You are free to put it up. Government is free to take it down. If you want it to STAY up, put it up on private property.
Its on a piece of public land. So he probably didn’t even talk to the officials in charge before doing it.
This is a nothing burger.
Under the equal protection clause, ALL memorials to deceased loved ones HAVE to be removed. There is no freedom from religion guaranteed by the Bill of Rights or Constitution.
Yes, unfortunately I agree with the decision. You can’t put ads on public property without paying for them.
And it’s a religious symbol. Especially forbidden by the Constitution.
Conservative Christians should adopt the Rainbow flag minus a stripe.
Agreed. Don’t see any oppression or infringement of anyone’s religious liberties here
“Agreed. Don’t see any oppression or infringement of anyone’s religious liberties here”
Agree too, where does it end if allowed? Part of the reason that we need government is to manage public land...this seems to be part of that job.
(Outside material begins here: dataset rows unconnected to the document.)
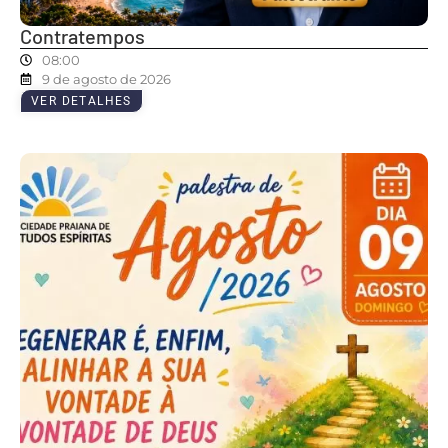
Contratempos
08:00
9 de agosto de 2026
VER DETALHES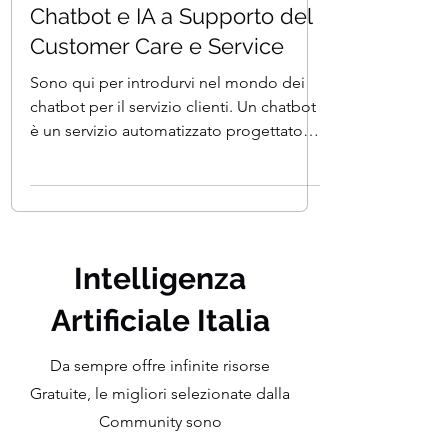
Team I.A. Italia
Tempo di lettura: 9 min
Chatbot e IA a Supporto del
Customer Care e Service
Sono qui per introdurvi nel mondo dei
chatbot per il servizio clienti. Un chatbot
è un servizio automatizzato progettato
per gestire...
Intelligenza
Artificiale Italia
Da sempre offre infinite risorse
Gratuite, le migliori selezionate dalla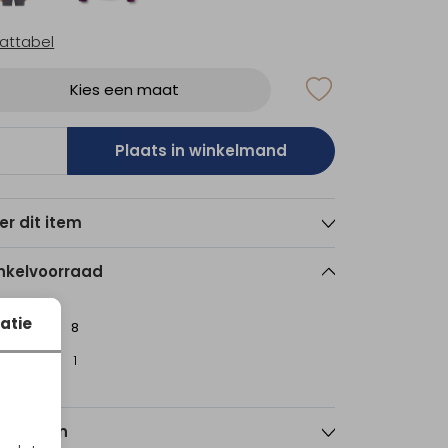
attabel
Kies een maat
Plaats in winkelmand
er dit item
nkelvoorraad
atie
8
sterdam
1
nmerken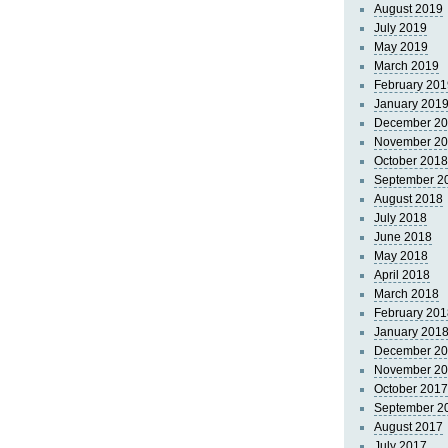
August 2019
July 2019
May 2019
March 2019
February 201
January 201
December 2
November 2
October 2018
September 2
August 2018
July 2018
June 2018
May 2018
April 2018
March 2018
February 201
January 201
December 2
November 2
October 2017
September 2
August 2017
July 2017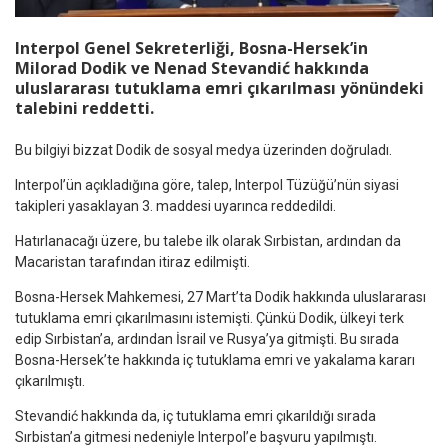
Interpol Genel Sekreterliği, Bosna-Hersek’in
Milorad Dodik ve Nenad Stevandić hakkında
uluslararası tutuklama emri çıkarılması yönündeki
talebini reddetti.
Bu bilgiyi bizzat Dodik de sosyal medya üzerinden doğruladı.
Interpol’ün açıkladığına göre, talep, Interpol Tüzüğü’nün siyasi
takipleri yasaklayan 3. maddesi uyarınca reddedildi.
Hatırlanacağı üzere, bu talebe ilk olarak Sırbistan, ardından da
Macaristan tarafından itiraz edilmişti.
Bosna-Hersek Mahkemesi, 27 Mart’ta Dodik hakkında uluslararası
tutuklama emri çıkarılmasını istemişti. Çünkü Dodik, ülkeyi terk
edip Sırbistan’a, ardından İsrail ve Rusya’ya gitmişti. Bu sırada
Bosna-Hersek’te hakkında iç tutuklama emri ve yakalama kararı
çıkarılmıştı.
Stevandić hakkında da, iç tutuklama emri çıkarıldığı sırada
Sırbistan’a gitmesi nedeniyle Interpol’e başvuru yapılmıştı.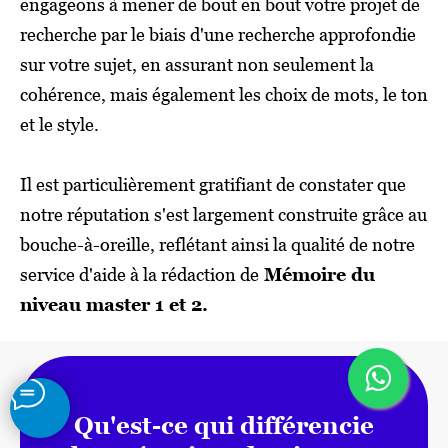
engageons à mener de bout en bout votre projet de
recherche par le biais d'une recherche approfondie
sur votre sujet, en assurant non seulement la
cohérence, mais également les choix de mots, le ton
et le style.
Il est particulièrement gratifiant de constater que
notre réputation s'est largement construite grâce au
bouche-à-oreille, reflétant ainsi la qualité de notre
service d'aide à la rédaction de
Mémoire du
niveau master 1 et 2.
Qu'est-ce qui différencie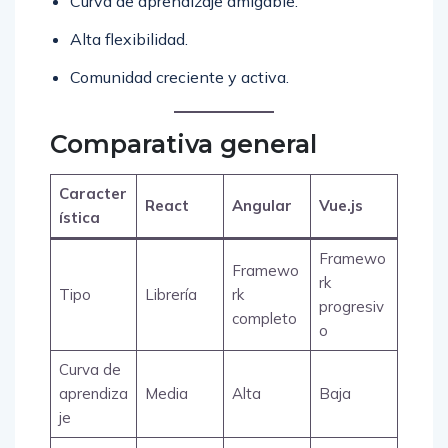
Curva de aprendizaje amigable.
Alta flexibilidad.
Comunidad creciente y activa.
Comparativa general
Caracter
React
Angular
Vue.js
ística
Framewo
Framewo
rk
Tipo
Librería
rk
progresiv
completo
o
Curva de
aprendiza
Media
Alta
Baja
je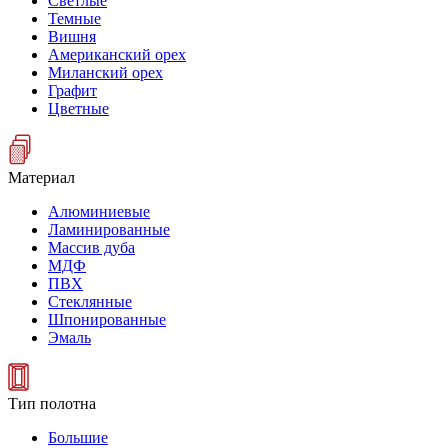
Светлые
Темные
Вишня
Американский орех
Миланский орех
Графит
Цветные
Материал
Алюминиевые
Ламинированные
Массив дуба
МДФ
ПВХ
Стеклянные
Шпонированные
Эмаль
Тип полотна
Большие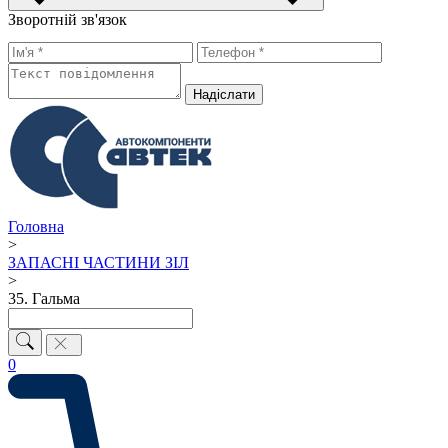
Зворотній зв'язок
Надiслати
Головна
>
ЗАПАСНІ ЧАСТИНИ ЗІЛ
>
35. Гальма
0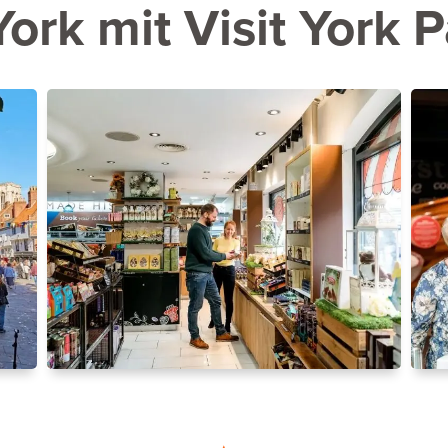
ork mit Visit York 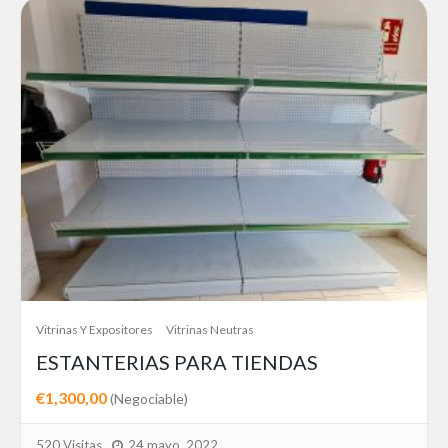
Vitrinas Y Expositores
Vitrinas Neutras
ESTANTERIAS PARA TIENDAS
€1,300,00
(Negociable)
520 Visitas
24 mayo, 2022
Does placing political signs on government land or property (median strips, parks and public school land) also violate the law by using public property for partisan political purposes? I see it done all the time, with apparent impunity.
Free speech or not, those roadside memorial crosses signal better than anything when a stretch of road requires extra caution. Shame on Montana.
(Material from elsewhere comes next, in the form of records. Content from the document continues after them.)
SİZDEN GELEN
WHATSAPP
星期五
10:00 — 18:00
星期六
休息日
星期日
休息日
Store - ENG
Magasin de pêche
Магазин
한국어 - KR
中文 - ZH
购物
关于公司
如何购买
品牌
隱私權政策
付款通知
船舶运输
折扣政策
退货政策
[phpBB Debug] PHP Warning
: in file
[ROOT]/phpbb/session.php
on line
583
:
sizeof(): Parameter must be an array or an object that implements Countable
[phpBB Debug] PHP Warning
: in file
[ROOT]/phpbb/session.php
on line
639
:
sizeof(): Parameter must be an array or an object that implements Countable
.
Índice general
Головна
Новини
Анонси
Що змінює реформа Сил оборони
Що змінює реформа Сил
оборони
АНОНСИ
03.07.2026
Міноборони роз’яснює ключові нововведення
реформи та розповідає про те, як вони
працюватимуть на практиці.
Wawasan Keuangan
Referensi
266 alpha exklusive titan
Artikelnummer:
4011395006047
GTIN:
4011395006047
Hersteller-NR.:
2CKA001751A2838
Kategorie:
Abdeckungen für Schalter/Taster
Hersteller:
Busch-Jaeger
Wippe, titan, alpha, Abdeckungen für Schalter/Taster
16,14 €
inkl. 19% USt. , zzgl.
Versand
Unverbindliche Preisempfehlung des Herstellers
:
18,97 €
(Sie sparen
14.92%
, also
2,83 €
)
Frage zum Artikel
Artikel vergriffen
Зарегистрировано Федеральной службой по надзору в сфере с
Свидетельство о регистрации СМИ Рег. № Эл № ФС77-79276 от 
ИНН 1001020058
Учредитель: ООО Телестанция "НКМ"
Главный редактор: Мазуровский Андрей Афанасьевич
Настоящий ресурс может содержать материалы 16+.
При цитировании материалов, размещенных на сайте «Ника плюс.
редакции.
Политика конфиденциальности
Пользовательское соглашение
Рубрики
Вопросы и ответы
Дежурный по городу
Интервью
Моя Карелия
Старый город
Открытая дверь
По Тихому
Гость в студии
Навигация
Precious government property protected from a cross but a border not protected from invaders.
Where, if I may ask?
When was the plaintiff not deemed “public”? The public owns public property, ROW and MDOT too.
Irrelevant. Shouldn't even be mentioned.
The sign in question is just as illegal as a sign proclaiming "Eat at Joe's."
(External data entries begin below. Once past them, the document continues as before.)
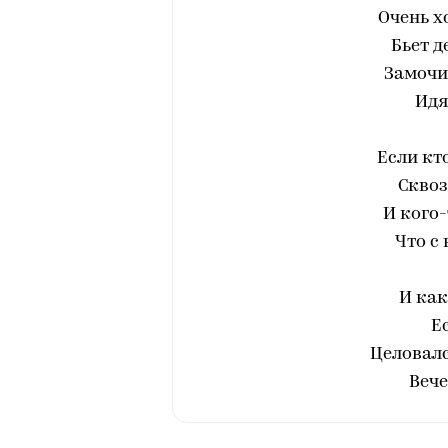
Очень х
Бьет д
Замочи
Идя
Если кт
Сквоз
И кого-
Что с
И как
Е
Целовалс
Вече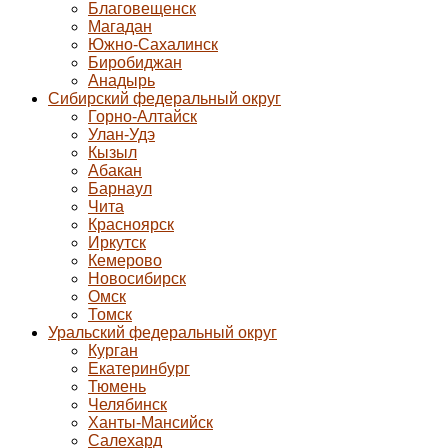
Благовещенск
Магадан
Южно-Сахалинск
Биробиджан
Анадырь
Сибирский федеральный округ
Горно-Алтайск
Улан-Удэ
Кызыл
Абакан
Барнаул
Чита
Красноярск
Иркутск
Кемерово
Новосибирск
Омск
Томск
Уральский федеральный округ
Курган
Екатеринбург
Тюмень
Челябинск
Ханты-Мансийск
Салехард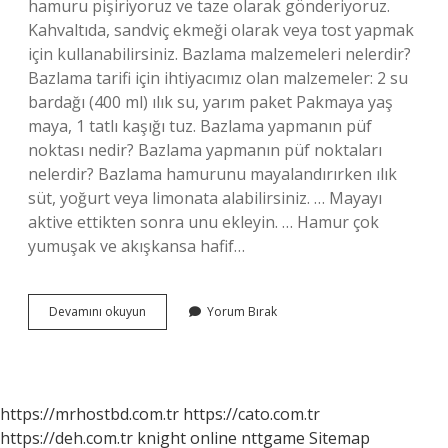
hamuru pişiriyoruz ve taze olarak gönderiyoruz.
Kahvaltıda, sandviç ekmeği olarak veya tost yapmak
için kullanabilirsiniz. Bazlama malzemeleri nelerdir?
Bazlama tarifi için ihtiyacımız olan malzemeler: 2 su
bardağı (400 ml) ılık su, yarım paket Pakmaya yaş
maya, 1 tatlı kaşığı tuz. Bazlama yapmanın püf
noktası nedir? Bazlama yapmanın püf noktaları
nelerdir? Bazlama hamurunu mayalandırırken ılık
süt, yoğurt veya limonata alabilirsiniz. … Mayayı
aktive ettikten sonra unu ekleyin. … Hamur çok
yumuşak ve akışkansa hafif…
Bazlama
Devamını okuyun
Yorum Bırak
Içine
Ne
Konur
https://mrhostbd.com.tr
https://cato.com.tr
https://deh.com.tr
knight online
nttgame
Sitemap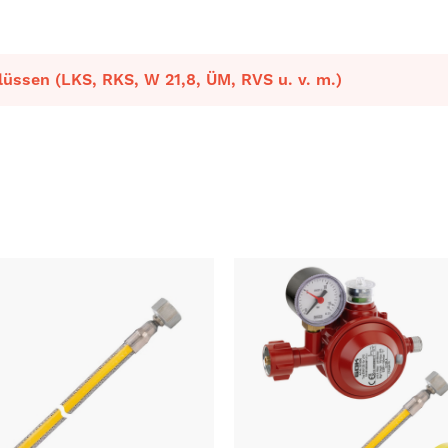
üssen (LKS, RKS, W 21,8, ÜM, RVS u. v. m.)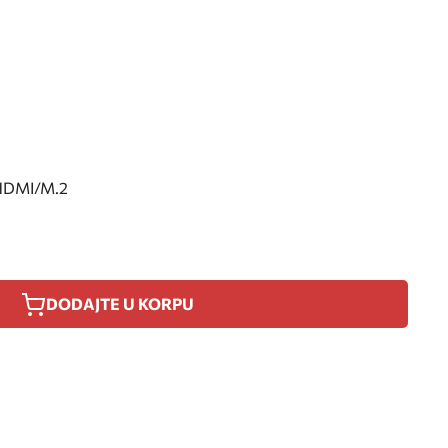
HDMI/M.2
DODAJTE U KORPU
Public land. No need to comment upon its contents.
Regards,
When I was growing up in Hawaii (TH), foot-long white memorial crosses were painted on the highway margins.
Now we have Diversity, and no reminders of road hazards.
Roadside memorial kills motorcyclist swerving to miss it as he tries to regain control after avoiding impaired driver on highway 61...
Back in the fifties and sixties the Ohio State Patrol would paint x’s on the road where people died. I remember traveling through Ohio to get to Michigan and as a kid knowing what the x’s were I recall seeing a lot of x’s sometimes and it was kind of freaky. But I guess that was the reasoning behind the practice.
What does the “(TH)” mean? It’s not an ordinal.
Courtesy of a rent-a-rig (oil) company, I worked in Venezuela in the ‘80s. We were driving along a road when, for the first time, I saw a clutch of crosses alongside the road. I said it was a strange place for a small cemetery (there were over 20) and was told that there was a custom of placing roadside crosses when someone was killed in an auto accident. In this case, a bus overturned.
A few years later, I started seeing them in California and evidently, that meme has caught on here.